▶
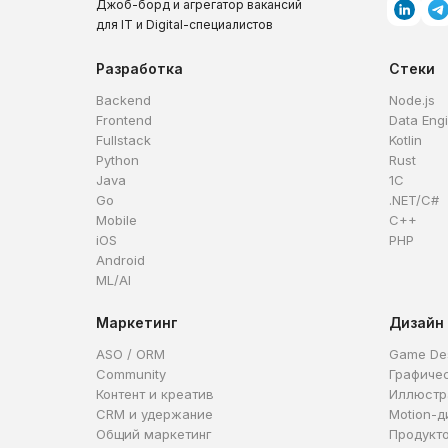
Джоб-борд и агрегатор вакансий
для IT и Digital-специалистов
Разработка
Стеки
Backend
Node.js
Frontend
Data Eng
Fullstack
Kotlin
Python
Rust
Java
1C
Go
.NET/C#
Mobile
C++
iOS
PHP
Android
ML/AI
Маркетинг
Дизайн
ASO / ORM
Game De
Community
Графиче
Контент и креатив
Иллюстр
CRM и удержание
Motion-д
Общий маркетинг
Продукт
◀
-- WHAT YOU HAVE TO DO --
Write the listing again exactly, duplicating every line and skipping the pictures.

-- TASK OUTPUT --
Джоб-борд и агрегатор вакансий
для IT и Digital-специалистов
Разработка
Стеки
Backend
Node.js
Frontend
Data Eng
Fullstack
Kotlin
Python
Rust
Java
1C
Go
.NET/C#
Mobile
C++
iOS
PHP
Android
ML/AI
Маркетинг
Дизайн
ASO / ORM
Game De
Community
Графиче
Контент и креатив
Иллюстр
CRM и удержание
Motion-д
Общий маркетинг
Продукт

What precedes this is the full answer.